Newly diagnosed ANA cases met the following criteria: (1) continuous enrollment during the lookback and study periods, (2) ANA diagnosis provided by an ophthalmologist or optometrist with at least one recorded gonioscopy based on Current Procedural Terminology (CPT) code (Supplementary Table 1), (3) no history of pseudophakia, IOP-lowering medications, laser treatments, cataract or glaucoma surgery before the index date based on CPT codes (Supplementary Table 1), and (4) no PACG diagnosis prior to or concurrent with the index date. Criterion 2 was implemented to increase the fidelity of diagnoses. Criterion 3 was implemented to ensure patients who received conventional ANA or PACG treatments prior to the index date would not be designated as newly diagnosed ANA. Diagnostic conversion from ANA to PACG, the primary study endpoint and outcome variable, was defined as a new and distinct diagnosis of PACG by an ophthalmologist based on ICD-9 or ICD-10 codes within the 6-year study period recorded after an index diagnosis of ANA.

Primary (first) ANA treatments administered after the index date were included in the analyses. These treatments included IOP-lowering drops, LPI, and cataract surgery. IOP-lowering drops include alpha agonists, beta blockers, carbonic anhydrase inhibitors, miotics, prostaglandin analogs, and miscellaneous antiglaucoma agents (Supplementary Table 1). Timing of treatments were categorized as never, early, or late. Early intervention was defined as treatment initiated within 6 months of the index date while late intervention was defined as treatment initiated more than 6 months after the index date. Treatments initiated after diagnosis of PACG were not considered. By nature of healthcare claims data, clinical factors, including gonioscopy findings and IOP measurements, necessary to conform patients to strict epidemiological definitions of PACD were not available for analysis.

Statistical Analysis

The proportion of ANA with diagnostic conversion to PACG among all ANA was calculated and stratified by sex, age, and race/ethnicity. Analyses were conducted on the patient level rather than eye level due to lack of laterality data in ICD-9. Continuous data were expressed as means and standard deviations while categorical data were expressed as proportions and percentages. Survival times were calculated as the duration between index date of ANA diagnosis and last recorded appointment date or first date of PACG diagnosis, whichever came first. Univariable Cox proportional hazards (CPH) models were developed with sociodemographic and treatment variables to determine hazard ratios (HR) for diagnostic conversion. A multivariable CPH model was developed using variables significant at p < 0.15 in univariable analysis. Age, sex, and race/ethnicity were included in the model regardless of significance. From this multivariable model, clinically and statistically significant variables were defined as having a hazard ratio greater than 1.25 or less than 0.80 and a p-value < 0.05. Statistical analysis was completed with R version 4.0.3.

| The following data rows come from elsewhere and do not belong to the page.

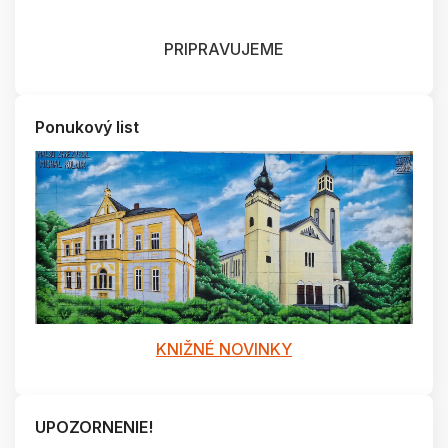
PRIPRAVUJEME
Ponukový list
KNIŽNÉ NOVINKY
UPOZORNENIE!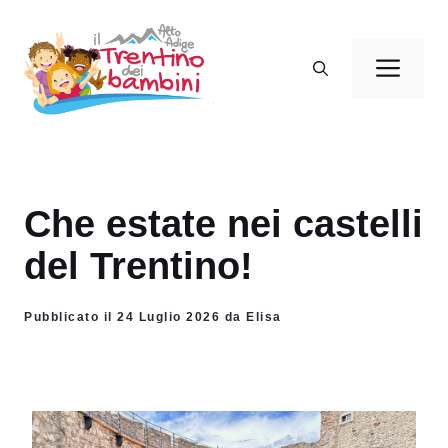
Vai
al
Men
contenuto
Che estate nei castelli
del Trentino!
Pubblicato il 24 Luglio 2026 da Elisa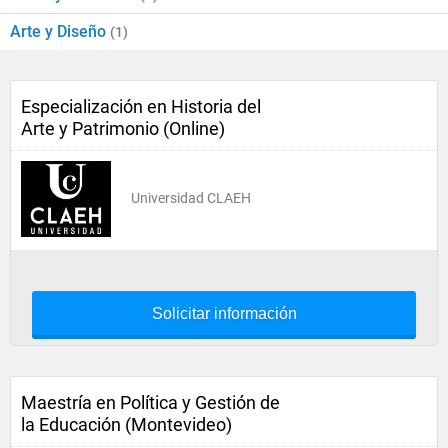
Arte y Diseño
(1)
Especialización en Historia del
Arte y Patrimonio (Online)
Universidad CLAEH
Solicitar información
Maestría en Política y Gestión de
la Educación (Montevideo)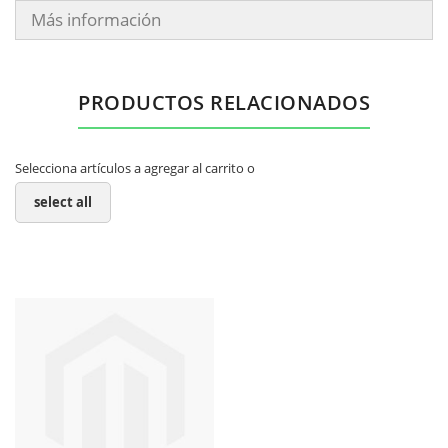
Más información
PRODUCTOS RELACIONADOS
Selecciona artículos a agregar al carrito o
select all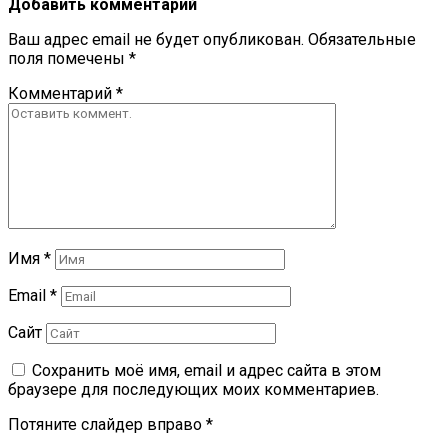
Добавить комментарий
Ваш адрес email не будет опубликован.
Обязательные
поля помечены
*
Комментарий
*
Имя
*
Email
*
Сайт
Сохранить моё имя, email и адрес сайта в этом
браузере для последующих моих комментариев.
Потяните слайдер вправо
*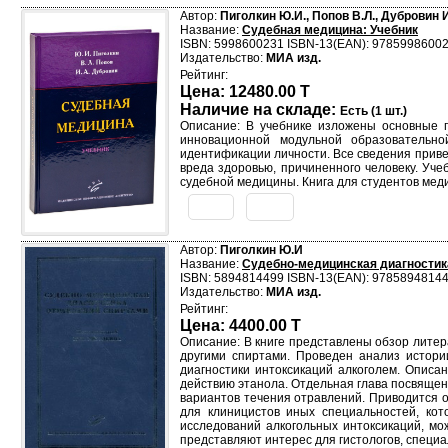
Автор:
Пиголкин Ю.И., Попов В.Л., Дубровин И
Название:
Судебная медицина: Учебник
ISBN: 5998600231 ISBN-13(EAN): 9785998600
Издательство:
МИА изд.
Рейтинг:
Цена: 12480.00 T
Наличие на складе:
Есть (1 шт.)
Описание: В учебнике изложены основные 
инновационной модульной образовательн
идентификации личности. Все сведения приве
вреда здоровью, причиненного человеку. Уч
судебной медицины. Книга для студентов меди
Автор:
Пиголкин Ю.И
Название:
Судебно-медицинская диагностик
ISBN: 5894814499 ISBN-13(EAN): 9785894814
Издательство:
МИА изд.
Рейтинг:
Цена: 4400.00 T
Описание: В книге представлены обзор литер
другими спиртами. Проведен анализ истори
диагностики интоксикаций алкоголем. Описа
действию этанола. Отдельная глава посвящен
вариантов течения отравлений. Приводится о
для клиницистов иных специальностей, ко
исследований алкогольных интоксикаций, м
представляют интерес для гистологов, специ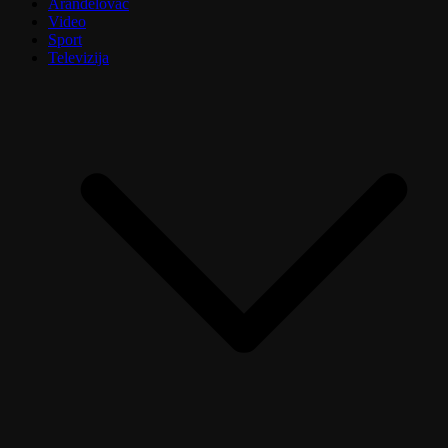
Aranđelovac
Video
Sport
Televizija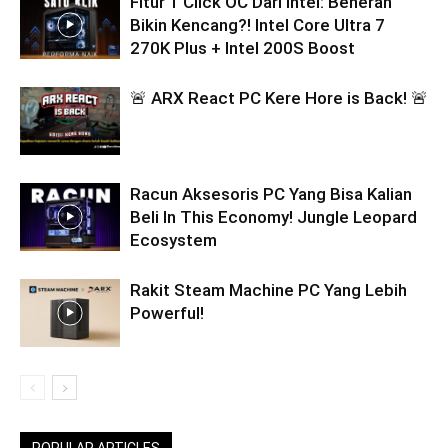
Fitur 1 Click OC Dari Intel: Beneran
Bikin Kencang?! Intel Core Ultra 7
270K Plus + Intel 200S Boost
🚨 ARX React PC Kere Hore is Back! 🚨
Racun Aksesoris PC Yang Bisa Kalian
Beli In This Economy! Jungle Leopard
Ecosystem
Rakit Steam Machine PC Yang Lebih
Powerful!
POPULAR ARTICLES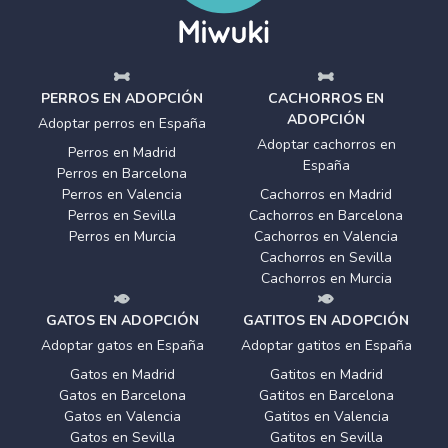
PERROS EN ADOPCIÓN
CACHORROS EN
ADOPCIÓN
Adoptar perros en España
Adoptar cachorros en
Perros en Madrid
España
Perros en Barcelona
Perros en Valencia
Cachorros en Madrid
Perros en Sevilla
Cachorros en Barcelona
Perros en Murcia
Cachorros en Valencia
Cachorros en Sevilla
Cachorros en Murcia
GATOS EN ADOPCIÓN
GATITOS EN ADOPCIÓN
Adoptar gatos en España
Adoptar gatitos en España
Gatos en Madrid
Gatitos en Madrid
Gatos en Barcelona
Gatitos en Barcelona
Gatos en Valencia
Gatitos en Valencia
Gatos en Sevilla
Gatitos en Sevilla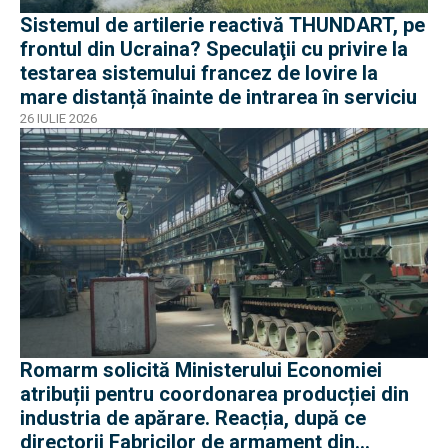
Sistemul de artilerie reactivă THUNDART, pe
frontul din Ucraina? Speculaţii cu privire la
testarea sistemului francez de lovire la
mare distanță înainte de intrarea în serviciu
26 IULIE 2026
Romarm solicită Ministerului Economiei
atribuții pentru coordonarea producției din
industria de apărare. Reacția, după ce
directorii Fabricilor de armament din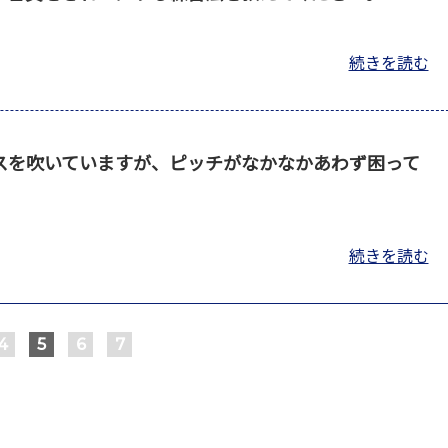
続きを読む
スを吹いていますが、ピッチがなかなかあわず困って
続きを読む
4
5
6
7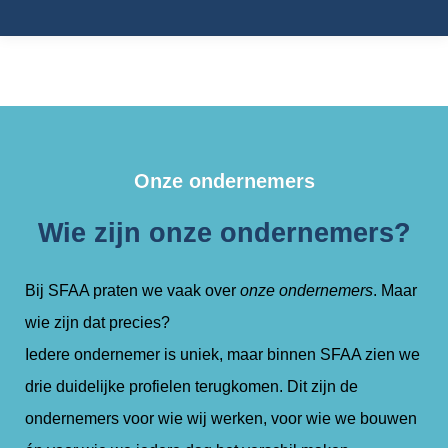
Je bent hier:
Onze ondernemers
Wie zijn onze ondernemers?
Bij SFAA praten we vaak over
onze ondernemers
. Maar
wie zijn dat precies?
Iedere ondernemer is uniek, maar binnen SFAA zien we
drie duidelijke profielen terugkomen. Dit zijn de
ondernemers voor wie wij werken, voor wie we bouwen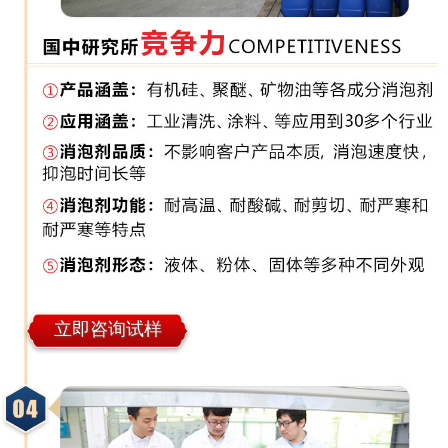
立即咨询试样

Sensitivity analysis A was conducted to assess the effect of the censoring methodology. This analysis assumed all cases without diagnostic conversion within 6 years did not develop PACG regardless of whether they followed up or not (all censored at 6 years). This differed from the primary analysis, in which cases without diagnostic conversion were censored on the date of their last recorded appointment.

Results

A total of 263,422 patients diagnosed with ANA were identified in the Optum database (Figure 1), and 3,985 patients (1.51%) met the eligibility criteria for newly diagnosed ANA. The mean (standard deviation) age of study patients at index was 65.4 ± 11.9 years (range 17 to 84 years). There were 2,620 (65.75%) females and 1,364 (34.23%) males. Despite being continuously enrolled in Optum for the entire 6-year study period, 1,281 (32.15%) patients did not follow up after the index date of ANA diagnosis. All other patients (67.85%) returned at least once, and 646 (16.21%) patients had at least one visit recorded beyond the 6-year study period (Table 1).

Figure 1.

Figure 1.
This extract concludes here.